Haunani Kahalewai ハウナニ・カハレワイ / Spotlight On Haunani
ハウナニ・カハレワイは、ラジオ番組「ハワイ・コールズ」の大スターだったという。野手味溢れるスケールの大きさと、大柄な体躯からこぼれだす繊細な可憐さを併せ持つヴォーカルに魅力がある。正式な音楽教育を受けていないとも聞くが、音楽的なカンの良さには生来のものがある。
60年代に入った頃から、彼女はハワイ・コールズのメンバーから外れた。少なくとも彼女の意志では無かったらしい。ハワイ・コールズを主宰するウェブリー・エドワーズとの間に、なんらかの確執があったに違いない。
ハワイ・コールズと言えばキャピトル。そこから離れた彼女は、デッカに移籍した。
デッカもまたキャピトルと並んでハワイアンに熱心だった本土レーベルだ。
キャピトルには、ハワイ・コールズという大きなカタログ的な柱があるが、デッカはそうしたマーケティングは出来ない。そのせいかどうか、ポピュラー・ヴォーカル的な作りのハワイアン・アルバムが多いと思う。
このハウナニのアルバムにも、キャピトル時代に比べると、ポピュラー・ヴォーカル的な色彩が伺える。

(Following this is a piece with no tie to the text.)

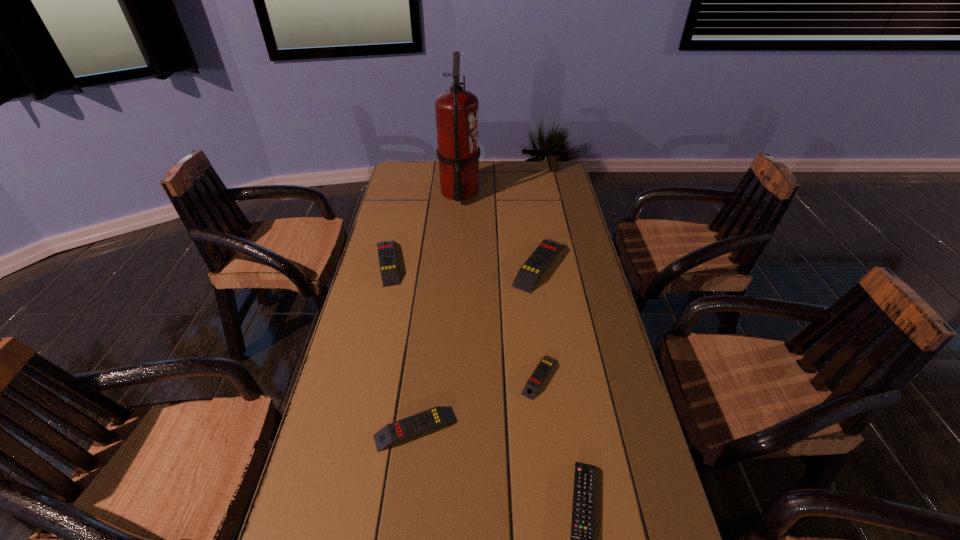 This screenshot has height=540, width=960. I want to click on vacant point that satisfies the following two spatial constraints: 1. toward the nozzle of the tallest remote control; 2. on the right side of the sixth nearest object, so click(x=455, y=265). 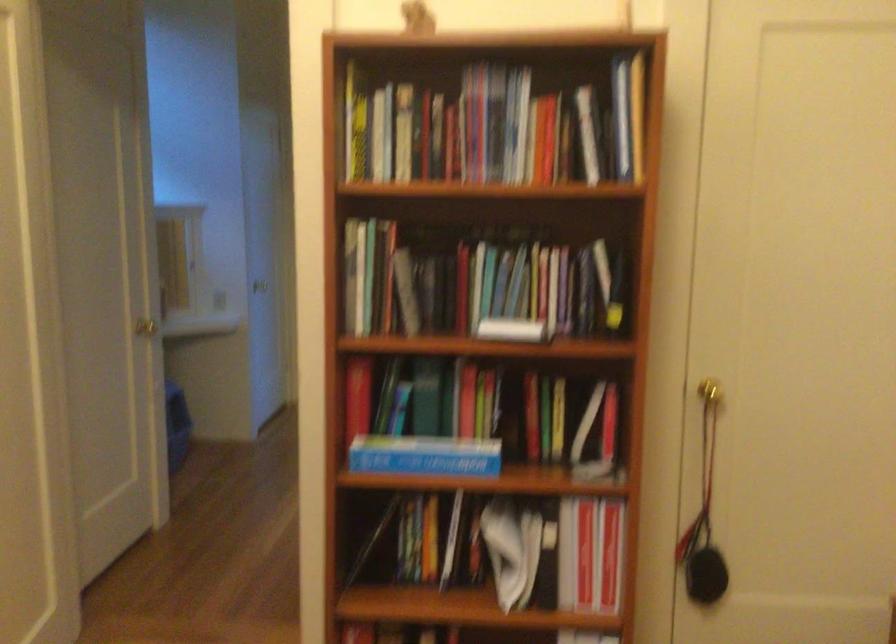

それがハウナニの音楽の軸足を揺るがしているかというと、全くそうしたところが見えないのが彼女のすごいところ。聴くものをおおらかな気持ちにするパルスを、ばっちり発揮している。
年配のハワイアン・ファンの方に伺ったことがある。
ハワイ・コールズのアルバムのほとんどには、それぞれのシンガーの顔写真がそえられていない。
「だからさ、俺たちはハウナニを男だと思っていたのよ。それがさ、女だとわかった時には、びっくりしたねえ」。